By Christina Grube
(MASS TORT NEWS) Thirty-one corporate defense lawyers wrote to the U.S. Courts MDL Subcommittee on Rules of Practice and Procedure in support of proposed changes in MDL law governing “unexamined claims” by plaintiffs earlier in litigation. The undersigned attorneys represent defendants Bayer, Exxon, General Motors, Microsoft, Johnson & Johnson, 3M, and Pfizer, to name a few.
In late 2022, The MDL Subcommittee of The Court’s committee on Rules of Practice and Procedures released a draft of potential changes to MDL Rule 16.1 in an attempt to streamline litigation and weed out plaintiff claims without standing.
“A Rule 16.1 should help judges and parties avoid the well-known problems that unexamined claims cause in MDL proceedings by raising awareness of the problem and prompting judges to require a demonstration of basic due diligence into plaintiffs’ claims, such as evidence of exposure to the alleged cause and a resulting injury, early in the case,” read the March 1 letter.
While the letter (included below) supports a change in Rule 16.1, defense lawyers did not support the rule’s introduction into Federal Rules Civil Procedure (FRCP) language.
“The rule would cause more harm than good if it were to introduce into the FRCP language,” the letter argued, claiming the rule “is inconsistent with other FRCP provisions…promotes controversial actions…presumes parties will waive significant rights, including constitutional due process rights…contradicts the MDL statute.”
Writers reaffirmed their strong support for the MDL code revision when concluding by writing, “We support the MDL Subcommittee’s effort to draft a new Rule 16.1 that would give courts and counsel the tools they need to manage MDLs effectively in the early stages of litigation and facilitate timely resolution of cases.”
“However,” they continued, “we strongly oppose any provisions that could do more harm than good by enshrining into the FRCP concepts that would undermine the foundations of existing FRCP provisions, the MDL statute, or other law.”
Plaintiff lawyers view corporate support for the proposed changes as a way to undercut plaintiff claims and save corporations million in plaintiff settlements.
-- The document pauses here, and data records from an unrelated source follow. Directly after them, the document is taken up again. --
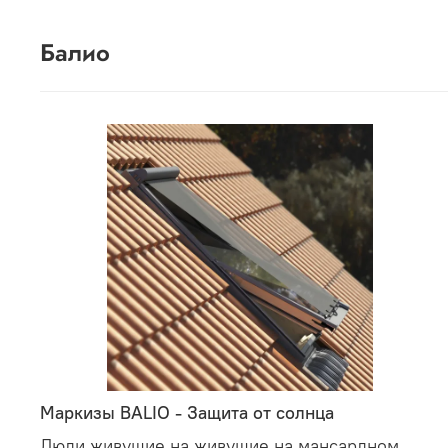
Балио
Маркизы BALIO - Защита от солнца
Люди живущие на живущие на мансардном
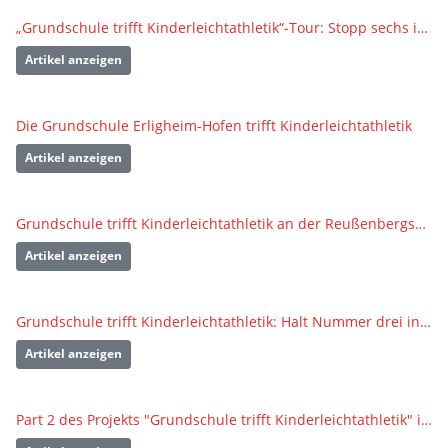
„Grundschule trifft Kinderleichtathletik“-Tour: Stopp sechs in Mühlacker
Artikel anzeigen
Die Grundschule Erligheim-Hofen trifft Kinderleichtathletik
Artikel anzeigen
Grundschule trifft Kinderleichtathletik an der Reußenbergschule Tiefenbach
Artikel anzeigen
Grundschule trifft Kinderleichtathletik: Halt Nummer drei in Leonberg
Artikel anzeigen
Part 2 des Projekts "Grundschule trifft Kinderleichtathletik" in Ludwigsburg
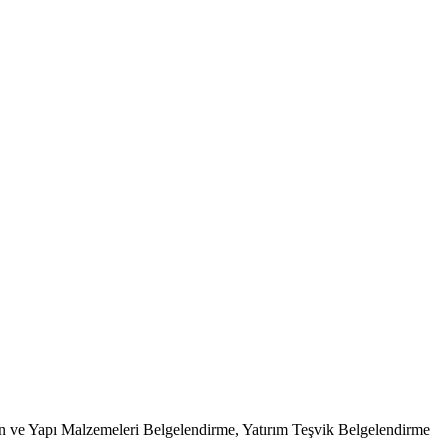
on ve Yapı Malzemeleri Belgelendirme, Yatırım Teşvik Belgelendirme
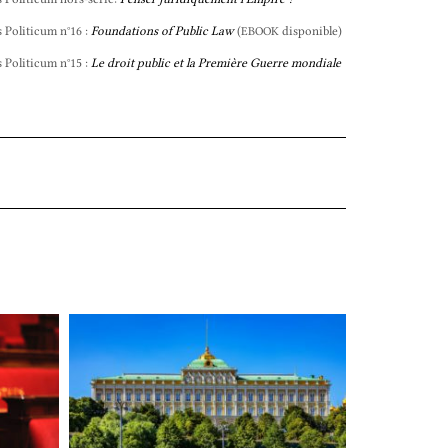
s Politicum n°16 :
Foundations of Public Law
(
disponible)
EBOOK
s Politicum n°15 :
Le droit public et la Première Guerre mondiale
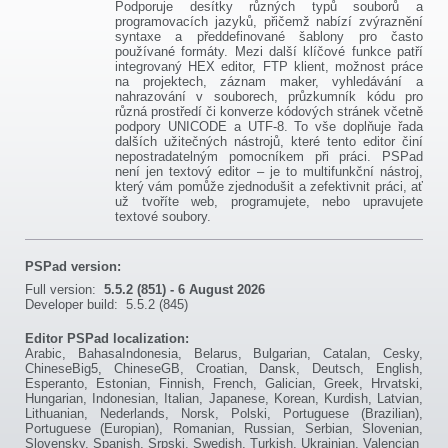
Podporuje desítky různých typů souborů a
programovacích jazyků, přičemž nabízí zvýraznění
syntaxe a předdefinované šablony pro často
používané formáty. Mezi další klíčové funkce patří
integrovaný HEX editor, FTP klient, možnost práce
na projektech, záznam maker, vyhledávání a
nahrazování v souborech, průzkumník kódu pro
různá prostředí či konverze kódových stránek včetně
podpory UNICODE a UTF-8. To vše doplňuje řada
dalších užitečných nástrojů, které tento editor činí
nepostradatelným pomocníkem při práci. PSPad
není jen textový editor – je to multifunkční nástroj,
který vám pomůže zjednodušit a zefektivnit práci, ať
už tvoříte web, programujete, nebo upravujete
textové soubory.
PSPad version:
Full version:
5.5.2 (851) - 6 August 2026
Developer build: 5.5.2 (845)
Editor PSPad localization:
Arabic, BahasaIndonesia, Belarus, Bulgarian, Catalan, Cesky,
ChineseBig5, ChineseGB, Croatian, Dansk, Deutsch, English,
Esperanto, Estonian, Finnish, French, Galician, Greek, Hrvatski,
Hungarian, Indonesian, Italian, Japanese, Korean, Kurdish, Latvian,
Lithuanian, Nederlands, Norsk, Polski, Portuguese (Brazilian),
Portuguese (Europian), Romanian, Russian, Serbian, Slovenian,
Slovensky, Spanish, Srpski, Swedish, Turkish, Ukrainian, Valencian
Wisner Baum Managing Partner Brent Wisner described the proposed changes as “nothing more than a transparent attempt to inject a corporate agenda into a Rule of Federal Procedure.”
“MDLs are not a clearinghouse,” Wisner told MTN. “Corporate Counsel’s effort to fashion rules to ‘weed out’ unmeritorious cases misapprehends the purpose of the judiciary….Each plaintiff deserves due process.”
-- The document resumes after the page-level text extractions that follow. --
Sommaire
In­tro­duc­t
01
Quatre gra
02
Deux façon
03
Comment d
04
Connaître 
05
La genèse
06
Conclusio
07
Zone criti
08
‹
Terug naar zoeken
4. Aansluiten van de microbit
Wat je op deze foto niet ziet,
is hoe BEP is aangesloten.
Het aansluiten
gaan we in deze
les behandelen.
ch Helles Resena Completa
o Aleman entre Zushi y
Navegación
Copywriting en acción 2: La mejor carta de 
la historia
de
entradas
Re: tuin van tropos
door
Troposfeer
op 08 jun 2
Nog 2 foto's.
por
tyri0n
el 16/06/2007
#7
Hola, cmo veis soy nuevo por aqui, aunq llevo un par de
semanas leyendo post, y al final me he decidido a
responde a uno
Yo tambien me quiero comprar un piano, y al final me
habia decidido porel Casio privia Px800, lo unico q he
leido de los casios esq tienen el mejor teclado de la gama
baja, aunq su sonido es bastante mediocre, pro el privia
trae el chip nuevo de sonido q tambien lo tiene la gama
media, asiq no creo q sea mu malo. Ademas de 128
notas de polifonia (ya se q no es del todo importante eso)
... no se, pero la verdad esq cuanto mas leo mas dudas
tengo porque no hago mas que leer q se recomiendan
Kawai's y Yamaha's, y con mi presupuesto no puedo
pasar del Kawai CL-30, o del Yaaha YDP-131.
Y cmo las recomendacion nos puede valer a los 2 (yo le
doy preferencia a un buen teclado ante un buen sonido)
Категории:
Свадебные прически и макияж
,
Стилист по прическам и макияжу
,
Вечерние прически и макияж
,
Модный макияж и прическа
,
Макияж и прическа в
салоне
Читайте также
1-800-LAW-FIRM Founder and CEO Ari Kresch echoed Wisner’s concerns for plaintiffs, noting that the number of unsubstantiated and dismissed plaintiff cases make up a minute portion of MDL plaintiffs. “What does [an] attorney stand to gain by deliberately taking a meritless case?” asked Kresch. “If there are lawyers who recklessly file cases, they should be dealt with on an individual basis. We should not punish every plaintiff and their lawyers for the sins of a few.”
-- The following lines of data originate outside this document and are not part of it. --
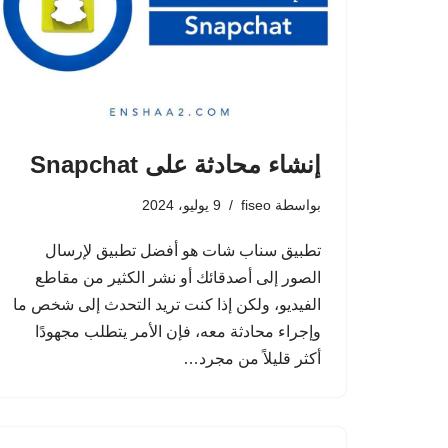
إنشاء محادثة على Snapchat
بواسطة
fiseo
9 يوليو، 2024
تطبيق سناب شات هو أفضل تطبيق لإرسال
الصور إلى أصدقائك أو نشر الكثير من مقاطع
الفيديو، ولكن إذا كنت تريد التحدث إلى شخص ما
وإجراء محادثة معه، فإن الأمر يتطلب مجهودًا
أكثر قليلاً من مجرد…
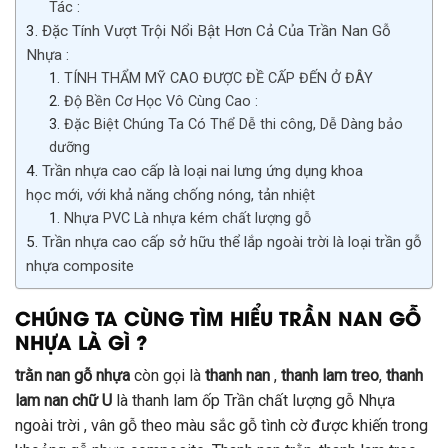
Tác :
Đặc Tính Vượt Trội Nổi Bật Hơn Cả Của Trần Nan Gỗ
Nhựa :
TÍNH THẨM MỸ CAO ĐƯỢC ĐỀ CẤP ĐẾN Ở ĐÂY
Độ Bền Cơ Học Vô Cùng Cao :
Đặc Biệt Chúng Ta Có Thể Dễ thi công, Dễ Dàng bảo
dưỡng
Trần nhựa cao cấp là loại nai lưng ứng dụng khoa
học mới, với khả năng chống nóng, tản nhiệt
Nhựa PVC Là nhựa kém chất lượng gỗ
Trần nhựa cao cấp sở hữu thể lắp ngoài trời là loại trần gỗ
nhựa composite
CHÚNG TA CÙNG TÌM HIỂU TRẦN NAN GỖ
NHỰA LÀ GÌ ?
trằn
nan gỗ nhựa
còn gọi là
thanh nan
,
thanh lam treo
,
thanh
lam nan chữ U
là thanh lam ốp Trần
chất lượng
gỗ Nhựa
ngoài trời , vân gỗ theo màu sắc gỗ
tình cờ
được
khiến
trong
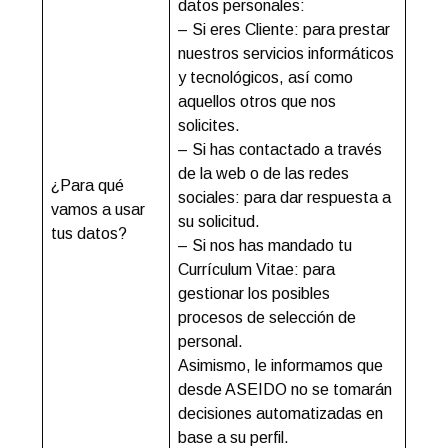
datos personales:
– Si eres Cliente: para prestar
nuestros servicios informáticos
y tecnológicos, así como
aquellos otros que nos
solicites.
– Si has contactado a través
de la web o de las redes
¿Para qué
sociales: para dar respuesta a
vamos a usar
su solicitud.
tus datos?
– Si nos has mandado tu
Currículum Vitae: para
gestionar los posibles
procesos de selección de
personal.
Asimismo, le informamos que
desde ASEIDO no se tomarán
decisiones automatizadas en
base a su perfil.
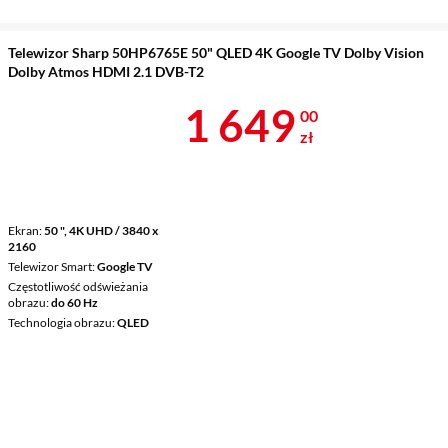
Telewizor Sharp 50HP6765E 50" QLED 4K Google TV Dolby Vision
Dolby Atmos HDMI 2.1 DVB-T2
Cena 1 649 z
1 649
00
zł
Ekran
50 ", 4K UHD / 3840 x
2160
Telewizor Smart
Google TV
Częstotliwość odświeżania
obrazu
do 60 Hz
Technologia obrazu
QLED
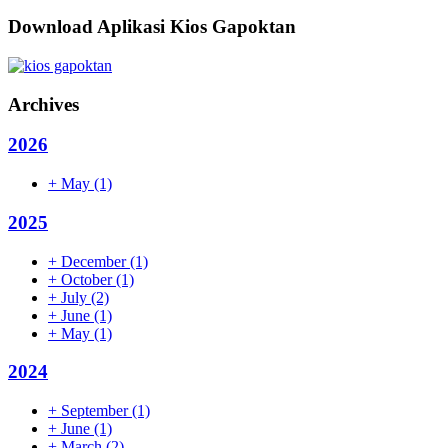
Download Aplikasi Kios Gapoktan
Archives
2026
+
May
(1)
2025
+
December
(1)
+
October
(1)
+
July
(2)
+
June
(1)
+
May
(1)
2024
+
September
(1)
+
June
(1)
+
March
(2)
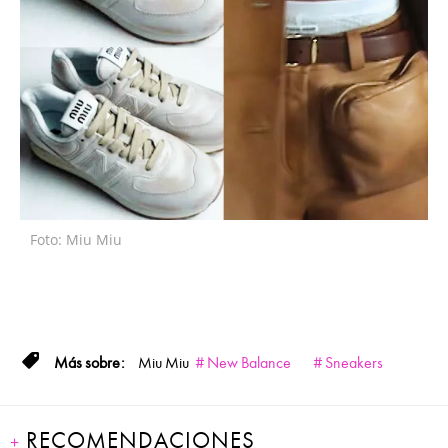
Foto: Miu Miu
Miu Miu
New Balance
Sneakers
RECOMENDACIONES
Kresch told MTN that while the law should be encouraging unsubstantiated plaintiff filings, “It is nonsensical to think that the small number of cases that fit into this category are done deliberately.” Kresch further noted the financial motive in changes to Rule 16.1 for corporations. “The only expense that will be reduced is defense costs, as they are likely to abuse a rule that requires the plaintiff to essentially prove their case even before discovery,” Kresch said.